Pourquoi l'enseignement privé est-il tellement la cible des "progressistes"?

C'est difficile à comprendre a priori. La qualité de l'enseignement est marginalement meilleure ou identique à celle dans le public. Les classes sont plus homogènes et l'ambiance de travail plus sereine.

Mais sa croissance est le symptôme irréfutable que quelque chose est défaillant dans l'éducation publique en France. Et comme il est tellement plus pratique d'accuser les autres d'être la cause de ses propres défaillances (par une sorte de "morale du cancre"), elle est une cible parfaite. Pour camoufler les véritables responsabilités dans l'échec du système public, on accuse les écoles privées accusées de ne pas jouer le jeu de la mixité sociale (ou de la diversité, ou tout autre mot totem répété à l'envi par l'intellectuellariat de l'éducation nationale au point de les vider de leurs sens).

À l'inverse, le ministère est très peu vocal quand il s'agit de dénoncer de vraies défaillances de certains lycées privées. Stanislas ou bien Saint-Jean de Passy à Paris sont des institutions qu'on peut qualifier de "séparatistes", comme Médiapart l'a fait.

De plus, dans ces casernes, l'éducation y est basée sur la maltraitance et la remontrance, car comme les femmes, les enfants mineurs sont des pécheurs en puissance.

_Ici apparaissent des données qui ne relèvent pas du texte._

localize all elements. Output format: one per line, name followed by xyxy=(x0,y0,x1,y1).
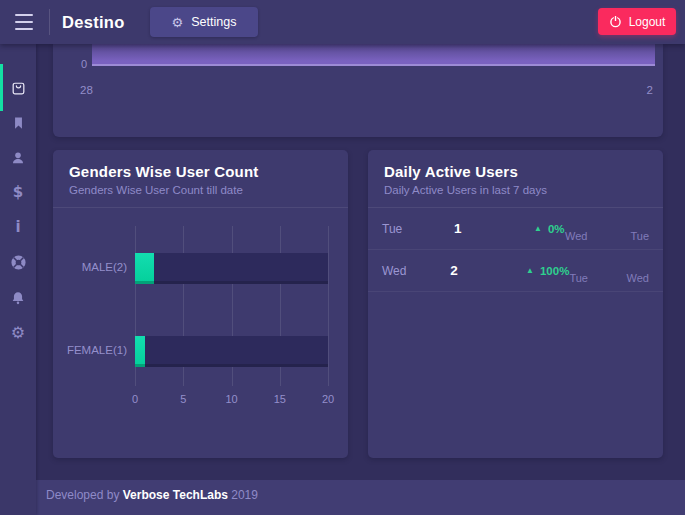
bell-icon xyxy=(10,290,26,306)
hamburger-menu-icon[interactable] xyxy=(15,14,35,30)
sidebar-item-support[interactable] xyxy=(0,245,36,280)
sidebar-item-bookmarks[interactable] xyxy=(0,105,36,140)
bar-label-male: MALE(2) xyxy=(53,261,127,273)
table-row: Wed 2 ▲ 100% Tue Wed xyxy=(368,250,663,292)
shopping-bag-icon xyxy=(10,79,27,96)
info-icon: i xyxy=(15,220,20,235)
trend-up-icon: ▲ xyxy=(526,267,534,275)
dau-card-header: Daily Active Users Daily Active Users in… xyxy=(368,150,663,208)
dau-trend: ▲ 100% xyxy=(526,265,569,277)
footer: Developed by Verbose TechLabs 2019 xyxy=(36,480,685,515)
area-chart-partial xyxy=(92,44,655,66)
dau-value: 2 xyxy=(450,263,526,278)
main-content: 0 28 2 Genders Wise User Count Genders W… xyxy=(36,44,685,515)
footer-prefix: Developed by xyxy=(46,488,119,502)
sidebar-item-info[interactable]: i xyxy=(0,210,36,245)
x-axis-tick: 15 xyxy=(274,393,286,405)
daily-active-users-card: Daily Active Users Daily Active Users in… xyxy=(368,150,663,458)
sidebar-item-settings[interactable]: ⚙ xyxy=(0,315,36,350)
top-chart-card: 0 28 2 xyxy=(53,44,663,137)
gear-icon: ⚙ xyxy=(172,16,184,29)
genders-card: Genders Wise User Count Genders Wise Use… xyxy=(53,150,348,458)
x-axis-tick: 5 xyxy=(180,393,186,405)
dau-table: Tue 1 ▲ 0% Wed Tue Wed 2 ▲ 100% xyxy=(368,208,663,292)
sidebar-item-users[interactable] xyxy=(0,140,36,175)
power-icon xyxy=(609,15,622,28)
bar-male xyxy=(135,253,154,284)
bookmark-icon xyxy=(11,115,26,131)
life-ring-icon xyxy=(10,254,27,271)
x-axis-tick: 0 xyxy=(132,393,138,405)
dau-trend-pct: 0% xyxy=(548,223,565,235)
settings-button[interactable]: ⚙ Settings xyxy=(150,7,258,37)
dollar-icon: $ xyxy=(13,185,23,200)
top-chart-x-tick-right: 2 xyxy=(647,84,653,96)
dau-card-title: Daily Active Users xyxy=(384,163,647,180)
top-chart-x-tick-left: 28 xyxy=(80,84,93,96)
bar-label-female: FEMALE(1) xyxy=(53,344,127,356)
gridline xyxy=(328,226,329,386)
dau-day: Tue xyxy=(382,222,454,236)
bar-track-female xyxy=(135,336,328,367)
navbar: Destino ⚙ Settings Logout xyxy=(0,0,685,44)
sidebar-item-notifications[interactable] xyxy=(0,280,36,315)
footer-company: Verbose TechLabs xyxy=(123,488,228,502)
sidebar: $ i ⚙ xyxy=(0,44,36,515)
table-row: Tue 1 ▲ 0% Wed Tue xyxy=(368,208,663,250)
dau-prev-day: Tue xyxy=(569,272,614,284)
navbar-divider xyxy=(49,9,50,35)
genders-bar-chart: MALE(2) FEMALE(1) 0 5 10 15 20 xyxy=(53,208,348,458)
x-axis-tick: 20 xyxy=(322,393,334,405)
dau-trend-pct: 100% xyxy=(540,265,569,277)
dau-prev-day: Wed xyxy=(565,230,613,242)
x-axis-tick: 10 xyxy=(225,393,237,405)
bar-female xyxy=(135,336,145,367)
dau-prev-day: Wed xyxy=(615,272,649,284)
dau-day: Wed xyxy=(382,264,450,278)
genders-card-header: Genders Wise User Count Genders Wise Use… xyxy=(53,150,348,208)
genders-card-subtitle: Genders Wise User Count till date xyxy=(69,184,332,196)
logout-button[interactable]: Logout xyxy=(598,8,676,35)
brand-title: Destino xyxy=(62,13,125,32)
trend-up-icon: ▲ xyxy=(534,225,542,233)
footer-year: 2019 xyxy=(231,488,258,502)
dau-trend: ▲ 0% xyxy=(534,223,565,235)
gear-icon: ⚙ xyxy=(11,325,25,341)
top-chart-y-tick: 0 xyxy=(61,58,87,70)
bar-track-male xyxy=(135,253,328,284)
dau-card-subtitle: Daily Active Users in last 7 days xyxy=(384,184,647,196)
bar-chart-plot-area: 0 5 10 15 20 xyxy=(135,226,328,386)
dau-value: 1 xyxy=(454,221,534,236)
genders-card-title: Genders Wise User Count xyxy=(69,163,332,180)
sidebar-item-orders[interactable] xyxy=(0,70,36,105)
dau-prev-day: Tue xyxy=(613,230,649,242)
logout-button-label: Logout xyxy=(629,15,666,29)
sidebar-item-payments[interactable]: $ xyxy=(0,175,36,210)
settings-button-label: Settings xyxy=(191,15,236,29)
app-root: Destino ⚙ Settings Logout xyxy=(0,0,685,515)
user-icon xyxy=(10,150,26,166)
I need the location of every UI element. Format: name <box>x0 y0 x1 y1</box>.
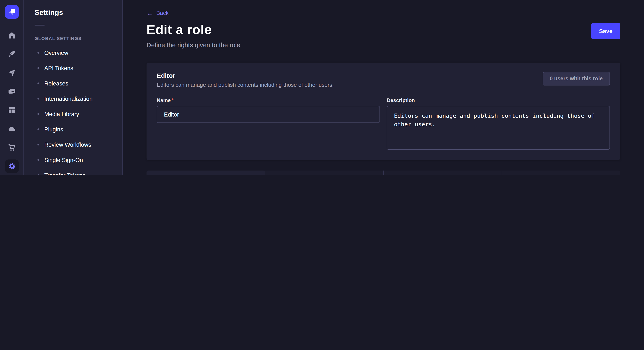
save-button[interactable]: Save <box>592 23 620 39</box>
permissions-tabs: Collection TypesSingle TypesPluginsSetti… <box>146 171 620 175</box>
description-label: Description <box>387 97 610 103</box>
sidebar-item-label: Internationalization <box>44 95 93 102</box>
cart-icon <box>8 143 16 152</box>
sidebar-title-divider <box>34 25 45 25</box>
main-content: ← Back Edit a role Define the rights giv… <box>123 0 644 175</box>
role-details-card: Editor Editors can manage and publish co… <box>146 63 620 160</box>
bullet-icon <box>38 113 39 115</box>
back-link[interactable]: ← Back <box>146 10 169 16</box>
nav-content-manager-button[interactable] <box>5 103 18 117</box>
sidebar-item-label: Releases <box>44 80 68 87</box>
gear-icon <box>8 162 16 171</box>
nav-home-button[interactable] <box>5 28 18 42</box>
sidebar-item-label: API Tokens <box>44 65 73 71</box>
sidebar-item-label: Transfer Tokens <box>44 172 85 175</box>
description-field-group: Description Editors can manage and publi… <box>387 97 610 150</box>
page-subtitle: Define the rights given to the role <box>146 41 240 48</box>
nav-media-library-button[interactable] <box>5 85 18 98</box>
bullet-icon <box>38 67 39 69</box>
settings-sidebar: Settings GLOBAL SETTINGSOverviewAPI Toke… <box>24 0 123 175</box>
back-row: ← Back <box>146 9 620 17</box>
tab-plugins[interactable]: Plugins <box>383 171 502 175</box>
sidebar-sections: GLOBAL SETTINGSOverviewAPI TokensRelease… <box>24 36 122 175</box>
sidebar-item-internationalization[interactable]: Internationalization <box>24 91 122 106</box>
sidebar-item-overview[interactable]: Overview <box>24 45 122 60</box>
home-icon <box>8 31 16 39</box>
sidebar-item-label: Overview <box>44 49 68 56</box>
media-icon <box>8 87 16 96</box>
sidebar-item-plugins[interactable]: Plugins <box>24 122 122 137</box>
role-card-header-text: Editor Editors can manage and publish co… <box>157 72 334 88</box>
sidebar-section: GLOBAL SETTINGSOverviewAPI TokensRelease… <box>24 36 122 175</box>
role-form-fields: Name* Description Editors can manage and… <box>157 97 610 150</box>
tab-single-types[interactable]: Single Types <box>265 171 383 175</box>
sidebar-item-label: Review Workflows <box>44 141 91 148</box>
back-arrow-icon: ← <box>146 10 153 16</box>
description-input[interactable]: Editors can manage and publish contents … <box>387 106 610 150</box>
bullet-icon <box>38 52 39 54</box>
sidebar-section-label: GLOBAL SETTINGS <box>24 36 122 41</box>
strapi-logo-icon <box>5 5 18 19</box>
name-input[interactable] <box>157 106 380 123</box>
nav-deploy-button[interactable] <box>5 66 18 80</box>
nav-marketplace-button[interactable] <box>5 141 18 154</box>
sidebar-item-label: Single Sign-On <box>44 157 83 163</box>
strapi-admin-app: KD Settings GLOBAL SETTINGSOverviewAPI T… <box>0 0 644 175</box>
sidebar-item-api-tokens[interactable]: API Tokens <box>24 60 122 76</box>
bullet-icon <box>38 159 39 161</box>
sidebar-item-review-workflows[interactable]: Review Workflows <box>24 137 122 152</box>
role-subtitle: Editors can manage and publish contents … <box>157 82 334 88</box>
tab-settings[interactable]: Settings <box>502 171 620 175</box>
tab-collection-types[interactable]: Collection Types <box>146 171 265 175</box>
bullet-icon <box>38 82 39 84</box>
sidebar-item-transfer-tokens[interactable]: Transfer Tokens <box>24 168 122 175</box>
name-field-group: Name* <box>157 97 380 150</box>
bullet-icon <box>38 98 39 100</box>
layout-icon <box>8 106 16 114</box>
bullet-icon <box>38 128 39 130</box>
users-count-badge: 0 users with this role <box>542 72 610 85</box>
main-nav-rail: KD <box>0 0 24 175</box>
strapi-logo[interactable] <box>5 5 18 19</box>
sidebar-item-single-sign-on[interactable]: Single Sign-On <box>24 152 122 168</box>
rail-icon-nav <box>0 24 24 175</box>
role-card-header: Editor Editors can manage and publish co… <box>157 72 610 88</box>
back-link-label: Back <box>156 10 169 16</box>
sidebar-item-label: Plugins <box>44 126 63 133</box>
sidebar-item-label: Media Library <box>44 111 79 117</box>
sidebar-item-media-library[interactable]: Media Library <box>24 106 122 122</box>
feather-icon <box>8 50 16 58</box>
cloud-icon <box>8 125 16 133</box>
page-header-text: Edit a role Define the rights given to t… <box>146 22 240 48</box>
workspace-logo-cell <box>0 0 24 24</box>
role-title: Editor <box>157 72 334 79</box>
page-title: Edit a role <box>146 22 240 37</box>
send-icon <box>8 68 16 77</box>
required-asterisk: * <box>172 97 173 103</box>
name-label-text: Name <box>157 97 170 103</box>
nav-cloud-button[interactable] <box>5 122 18 136</box>
bullet-icon <box>38 144 39 146</box>
bullet-icon <box>38 174 39 175</box>
page-header: Edit a role Define the rights given to t… <box>146 22 620 48</box>
nav-content-type-builder-button[interactable] <box>5 47 18 61</box>
sidebar-title: Settings <box>34 8 122 17</box>
sidebar-item-releases[interactable]: Releases <box>24 76 122 91</box>
name-label: Name* <box>157 97 380 103</box>
nav-settings-button[interactable] <box>5 160 18 173</box>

Les nombreux témoignages des anciens élèves sont édifiants. Là encore, les enfants apprennent la sournoiserie, l'évitement, la dissimulation, la flagornerie, bref ils se rabougrissent. Certains finissent par pouvoir appliquer ces apprentissages à bon escient, comme Carlos Ghosn, ancien de Stanislas, formé à bonne école.

La maltraitance étant une des marques de fabrique de ces établissements, la domination malsaine d'éducateurs sur de jeunes enfants attire évidemment les encadrants qui ont des tendances pédophiles, et on ne sera pas surpris que l'histoire de ces établissements soit émaillée de scandales depuis des décennies avec une régularité remarquable. On ne sera pas surpris non plus qu'à Saint-Jean de Passy, même des enseignants se soient plaints de harcèlement par l'administration (pardon "pratiques managériales dysfonctionnelles").

Ces lycées sont sans doute des exceptions, mais ils profitent au même titre que les autres des défaillances du secteur public.